The NMA does not support an “entirely disproportionate” total online ban on HFSS advertising because the evidence does not demonstrate a compelling causal link between advertising exposure and childhood obesity.

Ahead of a Commons debate on obesity today, the NMA said that a blanket restriction which would impact on environments – such as news publisher websites – not used by children made “little sense.”

“We are concerned that the current proposal risks limiting advertiser choice in environments where there is little risk of children encountering this product category and further impacting on an industry which already faces significant challenges in monetising its content online,” the NMA said in a briefing for Parliamentarians.

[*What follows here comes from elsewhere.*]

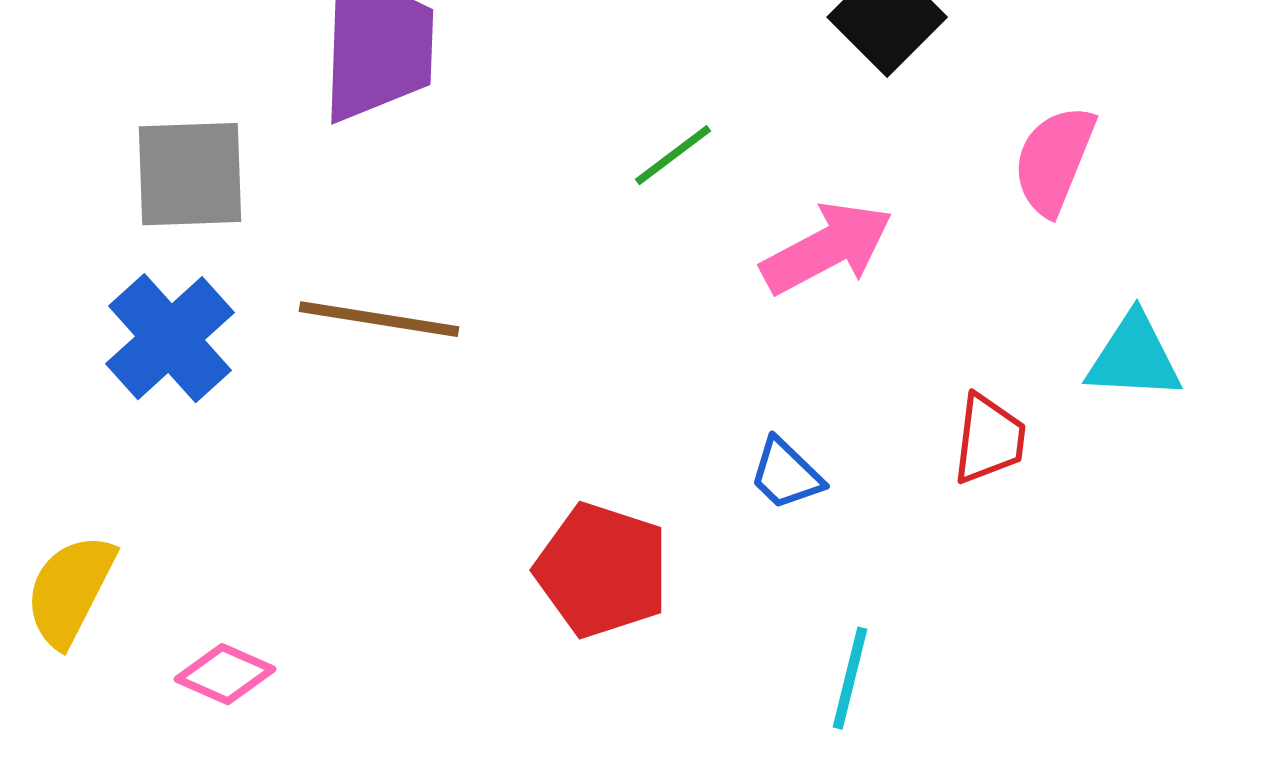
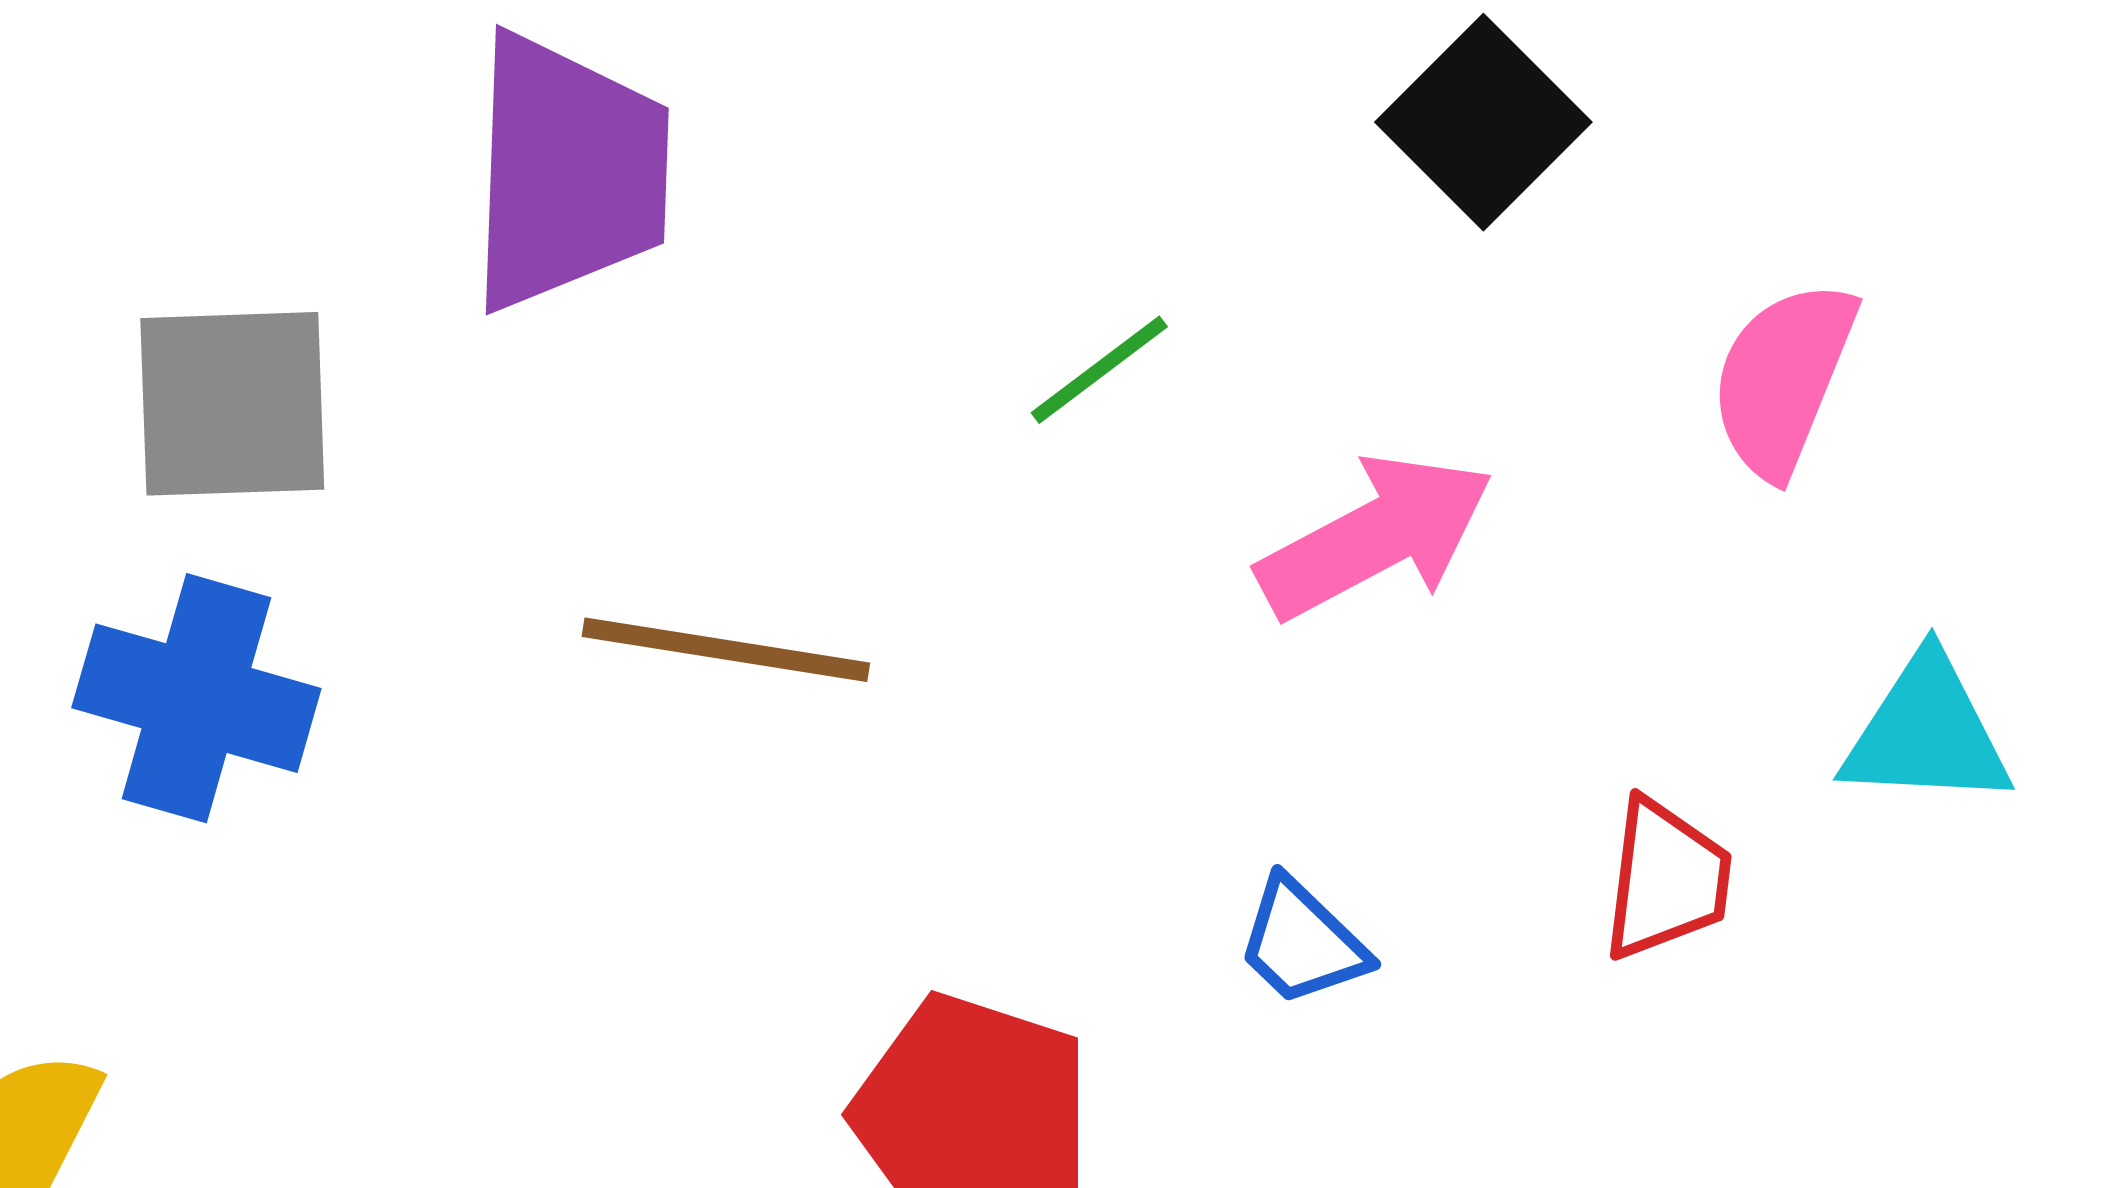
brown line: (379, 319) -> (726, 650), moved
blue cross: (170, 338) -> (196, 698), turned -32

“Should the Government wish to pursue restrictions, then we accept concerns raised by stakeholders of the need to ensure a degree of parity between mediums with significant child audiences: a total online ban is an entirely disproportionate means of limiting children’s exposure to HFSS advertising.”

The NMA has been engaged in offering an alternative industry self-regulatory approach to the Government, which would meet its stated objective of limiting children from seeing HFSS ads, while ensuring that different stakeholders in the advertising ecosystem are treated fairly and allowing advertisers the freedom to advertise legal products to adults.

Advertising Association chief executive Stephen Woodford said: “We are dismayed at the Government’s decision, announced in today’s Queen’s Speech, that it is going to press ahead with a 9pm watershed and total online ban on HFSS advertising.

“The Government’s own evidence shows that such measures will be ineffective in tackling obesity. The country needs balanced, consistent and well-evidenced policy interventions that will make a positive difference.

“The 9pm watershed and online ban will not reduce obesity levels, but will damage business and innovation and put jobs at risk.”